### PROBLEM DETAILS
Run through the records and, wherever a line holds the word "Сергей", return that line.

### DATA FOR THIS TASK
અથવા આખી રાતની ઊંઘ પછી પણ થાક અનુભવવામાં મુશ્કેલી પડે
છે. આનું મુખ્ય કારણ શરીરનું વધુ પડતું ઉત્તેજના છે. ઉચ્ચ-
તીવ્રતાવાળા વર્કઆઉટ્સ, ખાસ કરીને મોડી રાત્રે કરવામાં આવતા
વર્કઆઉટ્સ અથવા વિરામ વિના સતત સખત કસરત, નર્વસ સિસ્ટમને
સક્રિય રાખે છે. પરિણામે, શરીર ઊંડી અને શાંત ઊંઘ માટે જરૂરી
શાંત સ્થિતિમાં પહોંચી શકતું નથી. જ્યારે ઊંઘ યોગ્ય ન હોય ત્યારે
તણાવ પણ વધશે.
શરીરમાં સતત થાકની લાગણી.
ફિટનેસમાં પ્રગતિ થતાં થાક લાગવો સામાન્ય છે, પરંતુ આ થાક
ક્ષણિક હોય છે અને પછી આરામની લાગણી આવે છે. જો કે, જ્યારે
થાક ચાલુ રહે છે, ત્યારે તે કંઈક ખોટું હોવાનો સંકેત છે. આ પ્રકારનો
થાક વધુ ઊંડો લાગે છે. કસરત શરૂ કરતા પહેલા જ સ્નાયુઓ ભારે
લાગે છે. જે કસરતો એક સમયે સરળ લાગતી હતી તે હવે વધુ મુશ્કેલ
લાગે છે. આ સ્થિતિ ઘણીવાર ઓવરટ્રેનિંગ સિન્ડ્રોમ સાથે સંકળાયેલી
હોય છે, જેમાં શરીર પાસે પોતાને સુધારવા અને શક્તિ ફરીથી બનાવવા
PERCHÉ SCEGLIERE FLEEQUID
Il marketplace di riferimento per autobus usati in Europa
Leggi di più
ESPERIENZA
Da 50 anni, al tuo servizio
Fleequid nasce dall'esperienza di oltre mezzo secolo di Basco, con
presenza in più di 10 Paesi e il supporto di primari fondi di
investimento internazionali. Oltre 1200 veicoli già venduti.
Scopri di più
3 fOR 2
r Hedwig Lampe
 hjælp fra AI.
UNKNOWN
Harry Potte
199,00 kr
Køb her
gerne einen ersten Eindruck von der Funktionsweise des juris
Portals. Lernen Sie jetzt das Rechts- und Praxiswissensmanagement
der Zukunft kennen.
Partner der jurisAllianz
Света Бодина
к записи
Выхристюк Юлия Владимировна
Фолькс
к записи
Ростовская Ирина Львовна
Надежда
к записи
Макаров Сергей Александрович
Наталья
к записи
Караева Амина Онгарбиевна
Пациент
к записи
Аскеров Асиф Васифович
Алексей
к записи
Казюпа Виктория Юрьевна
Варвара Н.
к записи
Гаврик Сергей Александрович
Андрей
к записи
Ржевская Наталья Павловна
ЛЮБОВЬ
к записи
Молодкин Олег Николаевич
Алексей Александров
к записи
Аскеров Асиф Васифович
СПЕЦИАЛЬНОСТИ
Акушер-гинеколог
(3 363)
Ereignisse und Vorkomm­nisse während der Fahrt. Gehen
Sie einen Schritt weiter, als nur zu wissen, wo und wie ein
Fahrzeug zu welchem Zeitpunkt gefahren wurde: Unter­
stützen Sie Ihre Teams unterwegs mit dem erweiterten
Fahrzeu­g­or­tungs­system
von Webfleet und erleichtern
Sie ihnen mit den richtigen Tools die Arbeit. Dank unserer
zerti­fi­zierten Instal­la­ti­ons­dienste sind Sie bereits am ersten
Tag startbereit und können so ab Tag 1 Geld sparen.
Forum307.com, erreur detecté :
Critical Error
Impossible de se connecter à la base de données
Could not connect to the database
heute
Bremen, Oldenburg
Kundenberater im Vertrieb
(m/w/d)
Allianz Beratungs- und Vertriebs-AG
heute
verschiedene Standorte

### TASK OUTPUT
Макаров Сергей Александрович
Гаврик Сергей Александрович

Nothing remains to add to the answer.